This graph compares how different European nations spend the sum of their wealth in healthcare, comparing them roughly through the course of a decade with three arbitrary checkpoints – every five years, being the years of 2002, 2007 and 2012. Even though the data does not show dramatic changes over time, it’s a valid tool to evaluate how each country addresses the importance of this sector within its borders.

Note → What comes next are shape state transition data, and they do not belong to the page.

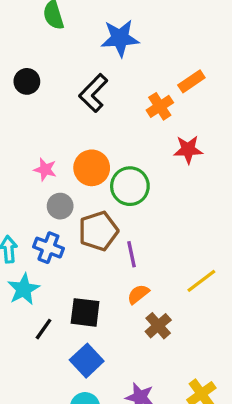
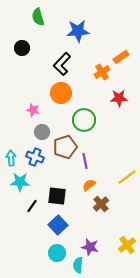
black circle: (27, 81) -> (22, 48), moved
orange circle: (92, 168) -> (61, 93), moved
cyan star: (24, 289) -> (20, 182), turned 30

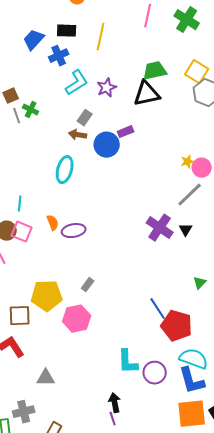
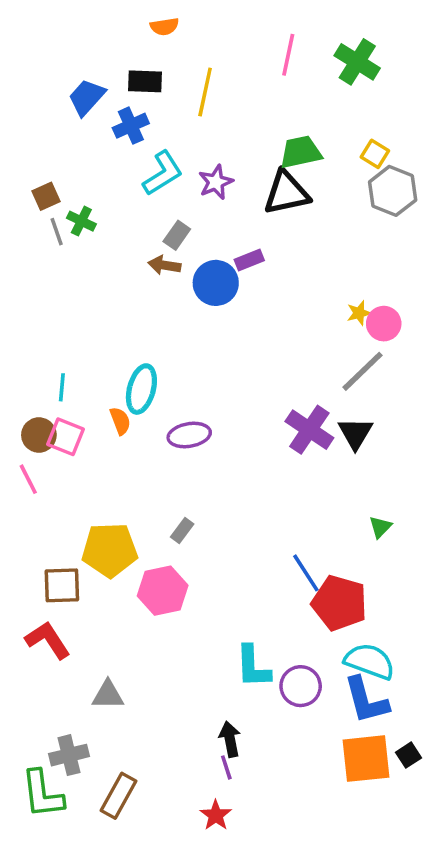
yellow square: (197, 72) -> (375, 154), size x0.7
cyan ellipse: (65, 170) -> (141, 389), moved
black triangle: (186, 230) -> (355, 433), size x1.5
purple ellipse: (74, 231) -> (189, 435), moved

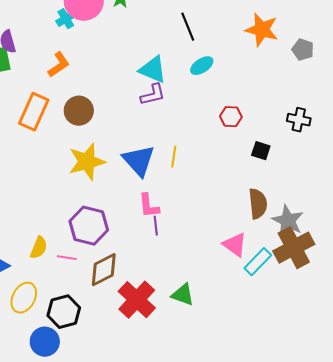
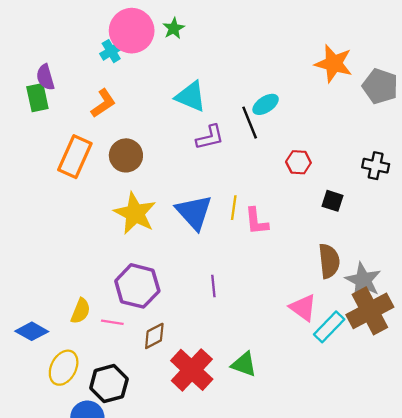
black line: (188, 27) -> (250, 123), moved
gray pentagon: (303, 50) -> (380, 86), size x1.4
cyan triangle: (153, 70) -> (191, 96), moved
yellow star: (87, 162) -> (135, 213), turned -30
pink L-shape: (149, 206) -> (256, 221), moved
brown diamond: (104, 270) -> (154, 336), size x0.7

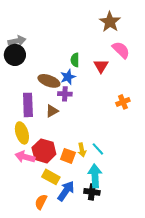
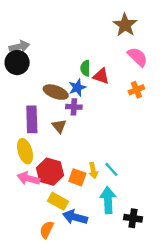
red triangle: (101, 66) -> (101, 76), moved, turned -42
orange cross: (123, 102) -> (136, 90), moved
brown triangle: (52, 111) -> (59, 126), turned -40
blue arrow: (66, 191) -> (75, 217), turned -110
black cross: (92, 192) -> (133, 218), moved

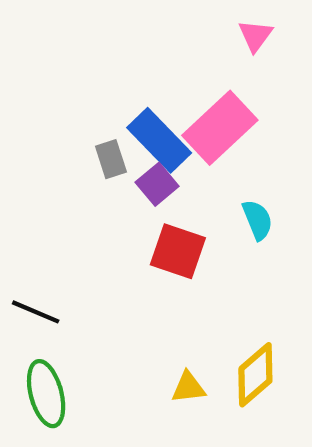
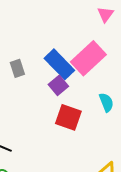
gray rectangle: (111, 159) -> (17, 68), moved

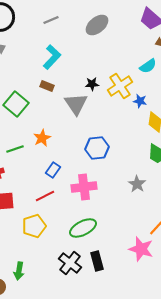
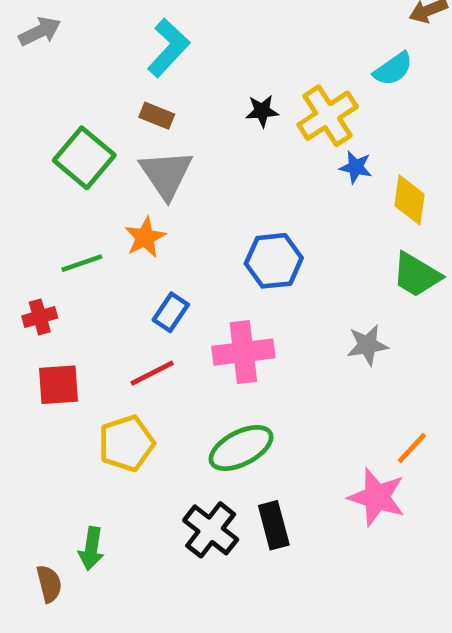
blue star: (140, 101) -> (356, 167), moved
gray triangle: (76, 104) -> (166, 174), moved
gray star: (137, 184) -> (367, 345), turned 30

On that note, it is safe to assume that during that period, these twelve nations had quite a stable expenditure of their gross domestic product in healthcare, which varies, on average, from 6 to 8 percent of their total annual wealth. Although Estonia had the smallest percentage of them all, without knowing the absolute value of its GDP, it is not correct to conclude it has the smallest annual investment in this sample. The Netherlands was the only country that had a progressive, although subtle, decrease in their investment in the health sector, going from 9 to 8 percent at the end of the observation. Belgium, Spain, and Switzerland were the only countries that appeared to have a solid and stable portion of their wealth invested in this area throughout the period, whilst the remaining nations fluctuated their expenses, being the example of the French the clearest, with an increase in 2007 followed by a cut of 1 percent at the end of observation, the largest fluctuation of them all.
Lastly, although forementioned that these data were quite nonconclusive towards remarkable changes in general, it shows that the trend of these European nations towards investment in their healthcare sectors was quite stable over the course of the first decade of the twenty-first century, implying that it plays a vital role in their internal politics.